## HOW TO COMPLETE THIS TASK
Apart from the pictures, output all of the records exactly.

## Data extracted from a collection
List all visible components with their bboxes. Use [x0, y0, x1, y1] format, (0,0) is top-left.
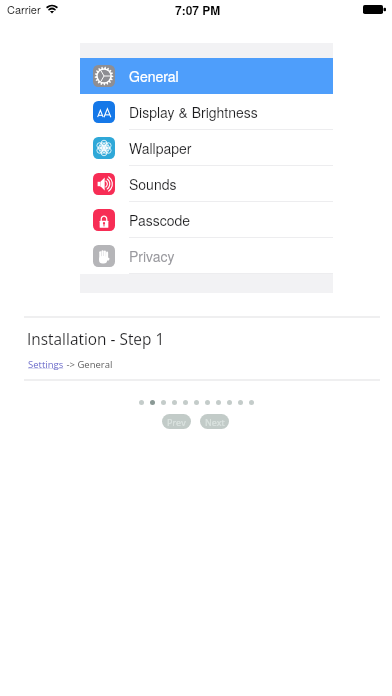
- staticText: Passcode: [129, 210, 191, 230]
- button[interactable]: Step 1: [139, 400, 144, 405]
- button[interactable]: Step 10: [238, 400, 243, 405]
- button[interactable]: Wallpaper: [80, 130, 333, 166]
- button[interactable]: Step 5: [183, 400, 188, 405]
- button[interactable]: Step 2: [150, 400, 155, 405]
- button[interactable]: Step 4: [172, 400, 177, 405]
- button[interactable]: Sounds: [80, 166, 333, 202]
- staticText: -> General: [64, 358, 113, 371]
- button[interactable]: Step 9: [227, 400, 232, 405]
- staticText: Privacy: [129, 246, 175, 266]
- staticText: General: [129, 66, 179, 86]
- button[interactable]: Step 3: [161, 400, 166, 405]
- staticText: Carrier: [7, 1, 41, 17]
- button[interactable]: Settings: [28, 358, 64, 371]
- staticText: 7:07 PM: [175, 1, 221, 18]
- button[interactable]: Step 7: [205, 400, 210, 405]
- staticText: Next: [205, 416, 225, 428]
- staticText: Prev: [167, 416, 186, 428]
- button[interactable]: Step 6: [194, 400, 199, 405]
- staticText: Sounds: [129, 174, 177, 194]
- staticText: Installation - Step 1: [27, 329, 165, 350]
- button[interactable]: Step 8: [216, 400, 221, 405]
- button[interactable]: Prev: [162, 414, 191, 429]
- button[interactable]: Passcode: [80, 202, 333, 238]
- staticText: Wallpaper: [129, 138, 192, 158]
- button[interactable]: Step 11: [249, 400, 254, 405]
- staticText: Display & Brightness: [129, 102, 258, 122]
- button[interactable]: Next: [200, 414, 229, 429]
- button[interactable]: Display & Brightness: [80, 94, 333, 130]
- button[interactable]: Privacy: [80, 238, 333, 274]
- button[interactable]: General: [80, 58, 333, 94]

## COMPLETED TASK
List all visible components with their bboxes. Use [x0, y0, x1, y1] format, (0,0) is top-left.
- staticText: Passcode: [129, 210, 191, 230]
- button[interactable]: Step 1: [139, 400, 144, 405]
- button[interactable]: Step 10: [238, 400, 243, 405]
- button[interactable]: Wallpaper: [80, 130, 333, 166]
- button[interactable]: Step 5: [183, 400, 188, 405]
- button[interactable]: Step 2: [150, 400, 155, 405]
- button[interactable]: Step 4: [172, 400, 177, 405]
- button[interactable]: Sounds: [80, 166, 333, 202]
- staticText: -> General: [64, 358, 113, 371]
- button[interactable]: Step 9: [227, 400, 232, 405]
- staticText: Privacy: [129, 246, 175, 266]
- staticText: General: [129, 66, 179, 86]
- button[interactable]: Step 3: [161, 400, 166, 405]
- staticText: Carrier: [7, 1, 41, 17]
- button[interactable]: Settings: [28, 358, 64, 371]
- staticText: 7:07 PM: [175, 1, 221, 18]
- button[interactable]: Step 7: [205, 400, 210, 405]
- staticText: Next: [205, 416, 225, 428]
- staticText: Prev: [167, 416, 186, 428]
- button[interactable]: Step 6: [194, 400, 199, 405]
- staticText: Sounds: [129, 174, 177, 194]
- staticText: Installation - Step 1: [27, 329, 165, 350]
- button[interactable]: Step 8: [216, 400, 221, 405]
- button[interactable]: Prev: [162, 414, 191, 429]
- button[interactable]: Passcode: [80, 202, 333, 238]
- staticText: Wallpaper: [129, 138, 192, 158]
- button[interactable]: Step 11: [249, 400, 254, 405]
- staticText: Display & Brightness: [129, 102, 258, 122]
- button[interactable]: Next: [200, 414, 229, 429]
- button[interactable]: Display & Brightness: [80, 94, 333, 130]
- button[interactable]: Privacy: [80, 238, 333, 274]
- button[interactable]: General: [80, 58, 333, 94]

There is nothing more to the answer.